- Born: 12 February 1897 Woodend, Victoria, Australia
- Died: 6 June 1987 (aged 90) Ventimiglia, Italy
- Education: Xavier College, Melbourne
- Occupations: Painter; Sculptor;

= Colin Colahan =

Australian painter & sculptor (1897–1987)

Colin Cuthbert Orr Colahan (12 February 1897 – 6 June 1987) was an Australian painter and sculptor.

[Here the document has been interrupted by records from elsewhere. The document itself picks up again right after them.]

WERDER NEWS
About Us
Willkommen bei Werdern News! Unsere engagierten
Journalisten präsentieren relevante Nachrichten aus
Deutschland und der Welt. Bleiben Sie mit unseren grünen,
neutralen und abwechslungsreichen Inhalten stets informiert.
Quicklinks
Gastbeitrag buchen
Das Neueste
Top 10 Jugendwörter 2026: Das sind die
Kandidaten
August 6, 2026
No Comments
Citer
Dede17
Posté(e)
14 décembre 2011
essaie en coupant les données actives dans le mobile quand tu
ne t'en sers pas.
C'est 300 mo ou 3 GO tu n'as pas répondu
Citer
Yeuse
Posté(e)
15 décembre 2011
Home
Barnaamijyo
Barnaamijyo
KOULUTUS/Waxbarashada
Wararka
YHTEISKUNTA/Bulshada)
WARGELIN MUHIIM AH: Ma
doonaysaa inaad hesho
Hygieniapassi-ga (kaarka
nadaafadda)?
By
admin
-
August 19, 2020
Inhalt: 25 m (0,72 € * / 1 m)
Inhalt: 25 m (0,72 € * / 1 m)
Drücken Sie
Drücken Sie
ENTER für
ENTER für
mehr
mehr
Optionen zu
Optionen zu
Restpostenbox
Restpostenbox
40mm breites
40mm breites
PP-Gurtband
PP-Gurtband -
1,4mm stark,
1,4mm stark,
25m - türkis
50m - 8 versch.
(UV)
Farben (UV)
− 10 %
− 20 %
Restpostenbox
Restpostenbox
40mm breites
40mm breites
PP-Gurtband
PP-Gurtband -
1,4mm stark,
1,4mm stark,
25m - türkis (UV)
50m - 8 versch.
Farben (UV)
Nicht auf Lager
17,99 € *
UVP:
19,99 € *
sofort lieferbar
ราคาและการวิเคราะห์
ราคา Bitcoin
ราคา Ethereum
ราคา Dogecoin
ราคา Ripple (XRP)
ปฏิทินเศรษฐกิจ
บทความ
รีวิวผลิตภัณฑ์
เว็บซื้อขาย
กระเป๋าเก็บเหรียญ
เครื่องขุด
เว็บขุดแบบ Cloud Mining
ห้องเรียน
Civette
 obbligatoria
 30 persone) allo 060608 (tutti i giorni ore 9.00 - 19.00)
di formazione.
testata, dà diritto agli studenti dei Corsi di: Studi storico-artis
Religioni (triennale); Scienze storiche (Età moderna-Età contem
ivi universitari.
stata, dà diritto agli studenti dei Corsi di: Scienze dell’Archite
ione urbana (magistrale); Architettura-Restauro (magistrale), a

Colahan was born in Woodend, Victoria, in 1897, the second youngest of the six children of Surgeon-Major-General John Joseph Aloysius Colahan (1836–1918), and Eliza McDowell Colahan (1859–1899), née Orr. He was educated at Xavier College in Melbourne.

After a few years at the National Gallery of Victoria Art School, Colahan joined Max Meldrum's school of painting and subsequently became a key figure of the Australian tonalist movement. In 1937 he joined and exhibited with Robert Menzies' Australian Academy of Art.

Colahan created the 'Sirena' fountain for the Italian town of Bordighera. His sculpture of the head of Victor Smorgon was bought by the National Gallery of Victoria. His work can be found in the collections of the state galleries of Melbourne, Adelaide and Brisbane. He was appointed an Australian official war artist in 1942.

A portrait in oil of F. Matthias Alexander (of "Alexander technique" fame), painted by Colahan to commemorate the subject's 80th birthday, was shown on the BBC's Antiques Roadshow programme in May 2013, when it was still in the possession of the son of the wife of Alexander's nephew.

Colahan died in Ventimiglia in 1989.